Safety in industrial facilities in Illinois and other states continues to be a concern among authorities. Although more automation involves fewer human workers, some of those who remain in manufacturing plants work with sophisticated but complex machinery that could cause severe injuries. Unfortunately, many business owners encourage cultures that prioritize profits over safety without realizing that manufacturing accidents can jeopardize productivity — and ultimately profits.
Employees who see their employers value safety cultures will follow suit, and if business owners hire supervisors with similar safety values, workers will feel as if they are only evaluated solely on their production abilities. The necessary safety precautions must be in place, including lockout/tagout devices on all equipment to prevent accidental start ups during maintenance or service of machines. Also the appropriate fall protection and guard rails along with shields to protect workers from being struck by working machine parts.
Utilizing the necessary safety devices will be more effective if such installations ease the flow of the work. For example, a worker will sooner de-energize a machine before cleaning it if the switch is right there rather than on the other side of the building. Along with a written list of safety protocols and procedures, continuous communication and training must form part of the safety routine. Although awarding safe work can be beneficial, care must be taken that such awards do not deter the report of injuries or accidents.

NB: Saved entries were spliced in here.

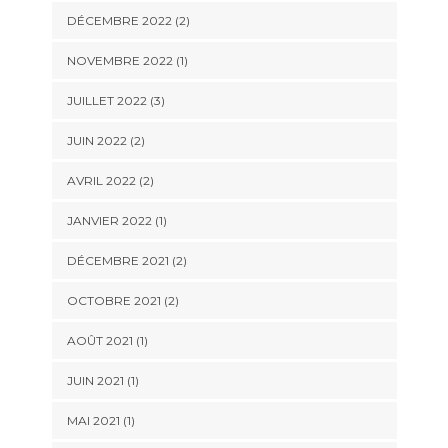
DÉCEMBRE 2022
(2)
NOVEMBRE 2022
(1)
JUILLET 2022
(3)
JUIN 2022
(2)
AVRIL 2022
(2)
JANVIER 2022
(1)
DÉCEMBRE 2021
(2)
OCTOBRE 2021
(2)
AOÛT 2021
(1)
JUIN 2021
(1)
MAI 2021
(1)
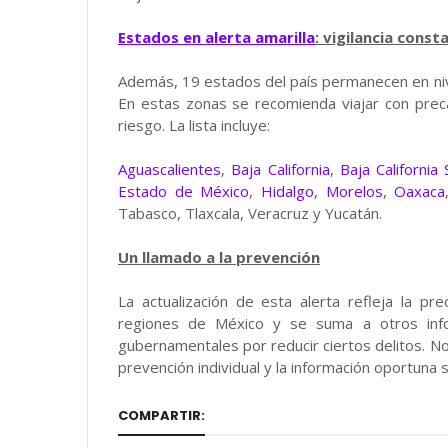
Estados en alerta amarilla
: vigilancia const
Además, 19 estados del país permanecen en nivel
En estas zonas se recomienda viajar con prec
riesgo. La lista incluye:
Aguascalientes
,
Baja California
,
Baja California 
Estado de México
,
Hidalgo
,
Morelos
,
Oaxaca
Tabasco, Tlaxcala, Veracruz y Yucatán.
Un llamado a la prevención
La actualización de esta alerta refleja la pr
regiones de México y se suma a otros inf
gubernamentales por reducir ciertos delitos. No
prevención individual y la información oportuna 
COMPARTIR:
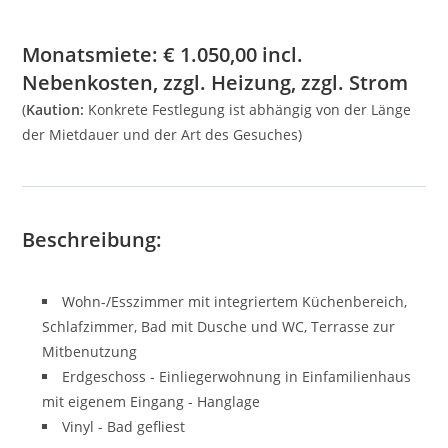
Monatsmiete:
€
1.050,00
incl.
Nebenkosten, zzgl. Heizung, zzgl. Strom
(
Kaution:
Konkrete Festlegung ist abhängig von der Länge
der Mietdauer und der Art des Gesuches)
Beschreibung:
Wohn-/Esszimmer mit integriertem Küchenbereich,
Schlafzimmer, Bad mit Dusche und WC, Terrasse zur
Mitbenutzung
Erdgeschoss - Einliegerwohnung in Einfamilienhaus
mit eigenem Eingang - Hanglage
Vinyl - Bad gefliest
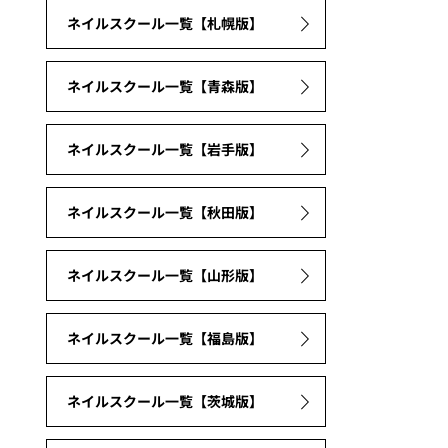
ネイルスクール一覧【札幌版】
ネイルスクール一覧【青森版】
ネイルスクール一覧【岩手版】
ネイルスクール一覧【秋田版】
ネイルスクール一覧【山形版】
ネイルスクール一覧【福島版】
ネイルスクール一覧【茨城版】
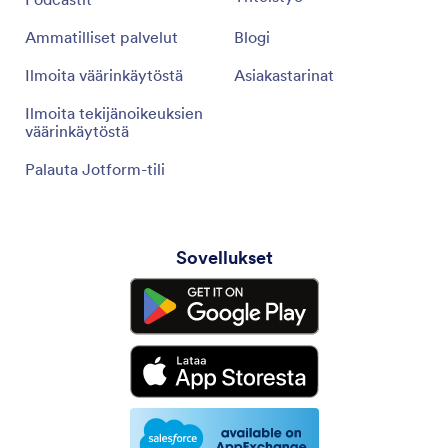
Ammatilliset palvelut
Blogi
Ilmoita väärinkäytöstä
Asiakastarinat
Ilmoita tekijänoikeuksien
väärinkäytöstä
Palauta Jotform-tili
Sovellukset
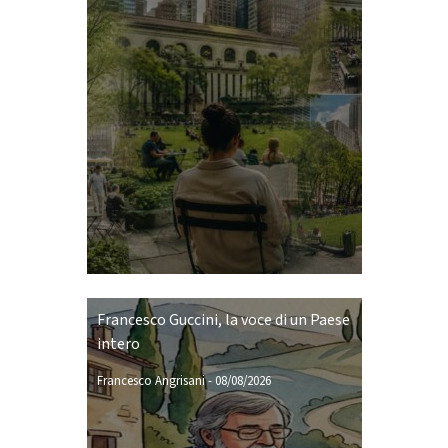
Francesco Guccini, la voce di un Paese
intero
Francesco Angrisani
-
08/08/2026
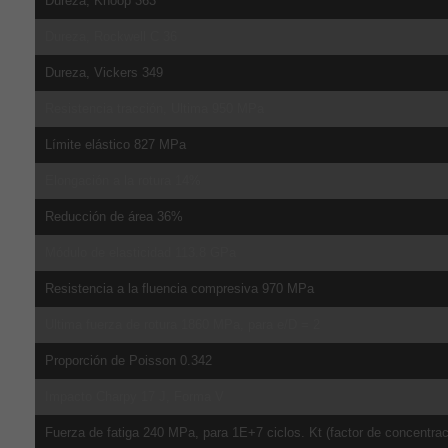
Dureza, Knoop 363
Dureza, Rockwell C 36
Dureza, Vickers 349
Resistencia tracción, Ultima 950 MPa
Límite elástico 827 MPa
Elongación a la rotura 14%
Reducción de área 36%
Módulo de elasticidad 113.8 GPa
Resistencia a la fluencia compresiva 970 MPa
Ultima fuerza de rotura 1860 MPa, para e/D = 2
Proporción de Poisson 0.342
Impacto Charpy 17 J, Forma V
Fuerza de fatiga 240 MPa, para 1E+7 ciclos. Kt (factor de concentrac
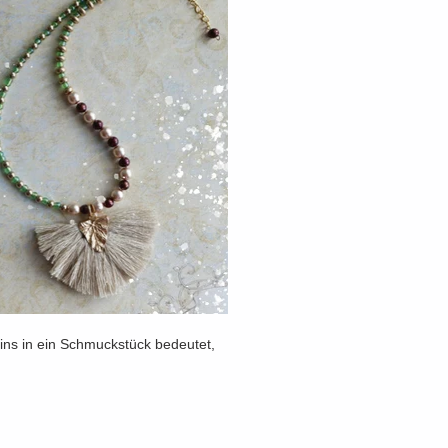
teins in ein Schmuckstück bedeutet,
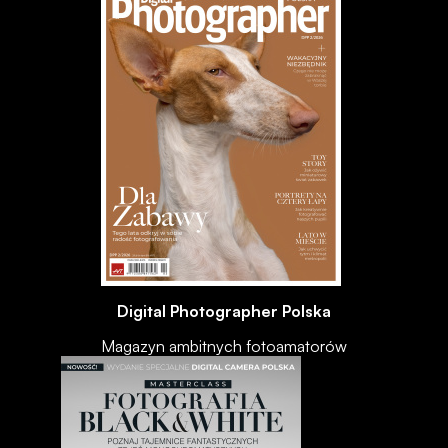
Digital Photographer Polska
Magazyn ambitnych fotoamatorów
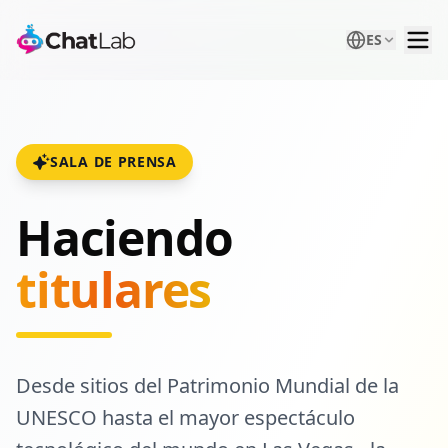
ES
SALA DE PRENSA
Haciendo
titulares
Desde sitios del Patrimonio Mundial de la
UNESCO hasta el mayor espectáculo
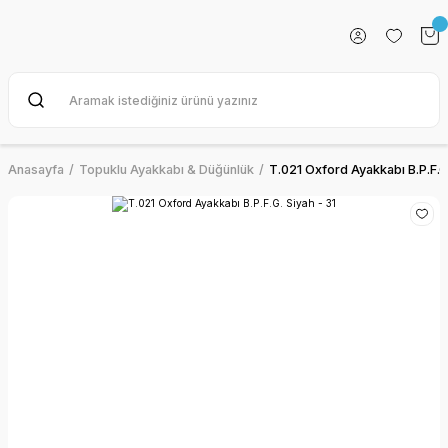
Anasayfa
Topuklu Ayakkabı & Düğünlük
T.021 Oxford Ayakkabı B.P.F.G.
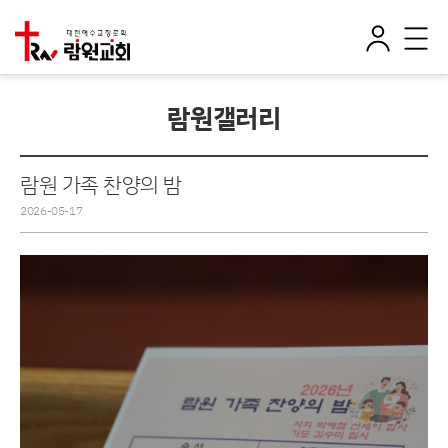
로
전
그
체
인
메
뉴
람원갤러리
람원 가족 찬양의 밤
2026-05-17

Tragic manufacturing accidents can be prevented by strong safety commitments by management and employees of industrial companies. Such incidents can ruin not only business success but also the lives of workers who may suffer permanent disabilities or worse. In the unfortunate event of such an incident, injured victims will be entitled to pursue financial help through the Illinois workers’ compensation insurance program. Benefits typically provide coverage for medical expenses and lost wages.